Right upper third premolar (P3 PA832) (Fig. 4)

In general the tooth is in good condition, except for several enamel cracks that extend along all the crown surfaces. There is some alveolar bone still attached to the root. Previous studies have reported this tooth as an upper fourth premolar [4]. However, in the present study, we have reclassified it as an upper third premolar based on the identification of some morphological features that are useful to discriminate a P3 from a P4, such as a deep depression or mesial concavity in the mesial aspect of the crown and the root, and the fact that the round-shaped mesial interproximal facet is smaller than the distal one and fits with the contact pattern with a canine. Besides, the morphology of the socket fragment attached to the mesial aspect of the root recalls the canine root shape. Finally, and as it will be explained below, the expression of two buccal radicals is more frequent in P3s than in P4s.
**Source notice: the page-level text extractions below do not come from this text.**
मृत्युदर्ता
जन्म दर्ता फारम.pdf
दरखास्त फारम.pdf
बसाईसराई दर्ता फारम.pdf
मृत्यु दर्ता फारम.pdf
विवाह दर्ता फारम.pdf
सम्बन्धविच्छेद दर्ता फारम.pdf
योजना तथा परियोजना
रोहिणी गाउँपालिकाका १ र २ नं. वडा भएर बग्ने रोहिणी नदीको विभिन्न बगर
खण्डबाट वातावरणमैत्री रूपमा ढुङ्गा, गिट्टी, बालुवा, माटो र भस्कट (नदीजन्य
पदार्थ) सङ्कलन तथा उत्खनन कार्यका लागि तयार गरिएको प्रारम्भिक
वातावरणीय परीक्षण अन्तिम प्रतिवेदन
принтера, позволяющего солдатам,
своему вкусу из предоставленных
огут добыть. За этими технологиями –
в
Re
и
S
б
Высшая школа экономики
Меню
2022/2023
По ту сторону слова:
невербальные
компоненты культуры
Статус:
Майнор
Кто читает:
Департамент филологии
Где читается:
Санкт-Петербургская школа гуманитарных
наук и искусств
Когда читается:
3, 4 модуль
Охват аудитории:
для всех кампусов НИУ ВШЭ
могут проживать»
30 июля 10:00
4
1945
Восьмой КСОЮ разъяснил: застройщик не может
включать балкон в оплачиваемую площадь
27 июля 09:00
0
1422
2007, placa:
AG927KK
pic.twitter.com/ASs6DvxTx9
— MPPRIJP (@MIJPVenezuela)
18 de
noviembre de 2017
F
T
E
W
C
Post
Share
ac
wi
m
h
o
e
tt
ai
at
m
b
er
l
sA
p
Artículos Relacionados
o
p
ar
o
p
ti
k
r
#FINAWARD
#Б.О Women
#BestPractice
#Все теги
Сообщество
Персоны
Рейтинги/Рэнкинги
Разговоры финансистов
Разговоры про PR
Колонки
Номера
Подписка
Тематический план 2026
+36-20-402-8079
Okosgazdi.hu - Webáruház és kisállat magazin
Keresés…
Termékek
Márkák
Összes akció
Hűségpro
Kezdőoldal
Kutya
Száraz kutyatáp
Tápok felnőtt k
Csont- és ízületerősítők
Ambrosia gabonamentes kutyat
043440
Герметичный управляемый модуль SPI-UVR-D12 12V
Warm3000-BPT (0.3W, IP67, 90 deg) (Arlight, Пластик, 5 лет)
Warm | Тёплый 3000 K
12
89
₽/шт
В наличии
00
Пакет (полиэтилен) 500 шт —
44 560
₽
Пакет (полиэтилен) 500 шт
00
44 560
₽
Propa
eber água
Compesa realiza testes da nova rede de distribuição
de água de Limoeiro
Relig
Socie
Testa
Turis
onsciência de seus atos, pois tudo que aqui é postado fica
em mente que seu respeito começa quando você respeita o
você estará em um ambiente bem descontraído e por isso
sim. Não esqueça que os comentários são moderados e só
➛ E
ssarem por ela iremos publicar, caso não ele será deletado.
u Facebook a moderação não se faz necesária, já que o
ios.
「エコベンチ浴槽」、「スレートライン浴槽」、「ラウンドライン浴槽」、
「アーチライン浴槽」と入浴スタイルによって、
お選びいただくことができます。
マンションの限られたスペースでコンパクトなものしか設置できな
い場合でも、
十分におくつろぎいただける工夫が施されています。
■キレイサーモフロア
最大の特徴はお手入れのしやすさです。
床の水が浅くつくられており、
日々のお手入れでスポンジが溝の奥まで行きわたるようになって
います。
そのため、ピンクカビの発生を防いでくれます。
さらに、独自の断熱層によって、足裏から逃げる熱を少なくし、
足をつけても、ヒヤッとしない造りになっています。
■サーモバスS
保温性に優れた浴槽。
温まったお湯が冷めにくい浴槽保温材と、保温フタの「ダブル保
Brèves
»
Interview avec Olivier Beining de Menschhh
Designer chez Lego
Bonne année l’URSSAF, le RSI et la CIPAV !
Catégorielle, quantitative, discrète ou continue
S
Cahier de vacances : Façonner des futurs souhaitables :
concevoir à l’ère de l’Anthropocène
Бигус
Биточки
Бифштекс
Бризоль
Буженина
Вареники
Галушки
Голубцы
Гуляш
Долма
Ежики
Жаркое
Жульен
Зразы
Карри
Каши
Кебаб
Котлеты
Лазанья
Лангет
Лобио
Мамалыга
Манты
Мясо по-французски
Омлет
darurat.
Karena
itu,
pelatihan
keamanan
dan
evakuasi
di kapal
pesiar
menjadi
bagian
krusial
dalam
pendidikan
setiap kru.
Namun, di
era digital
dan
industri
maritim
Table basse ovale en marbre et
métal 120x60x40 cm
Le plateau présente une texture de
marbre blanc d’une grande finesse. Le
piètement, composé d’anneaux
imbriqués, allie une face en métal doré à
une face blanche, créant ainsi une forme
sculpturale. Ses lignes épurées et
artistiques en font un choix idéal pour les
The occlusal wear has flattened both buccal and lingual cusps. According to Molnar [51], the band shaped dentine corresponds to a wear stage 4.

From the occlusal view, the crown outline is oval and slightly asymmetrical. The buccal and lingual cusps are partially connected by a thin transverse crest that obliterates the mesial aspect of the central groove. Mesiobuccal and distobuccal grooves originate from the anterior and the posterior foveae. Because of the occlusal wear, the ridge pattern of the buccal cusp is unclear. Viewed from the buccal aspect, the crown is relatively symmetrical. The enamel surface is relatively smooth and featureless.

At the EDJ (Fig. 4I and II), the essential crest of the buccal cusp bifurcates into two branches, and the mesial one forms the buccal component of the transverse crest. There is a mesial accessory ridge and three slightly elevated distal accessory ridges. The lingual essential crest [61] is composed by three ridges and distal to it, there is a slightly elevated distal accessory ridge. The marginal ridges are thick but no accessory tubercles are expressed. In the buccal surface, a faint longitudinal mesial depression and a moderately deep distal furrow can be identified (Fig. 4III). Moreover, the basal region of the crown buccal surface bulges slightly forming a cingulum that it is not obvious at the OES.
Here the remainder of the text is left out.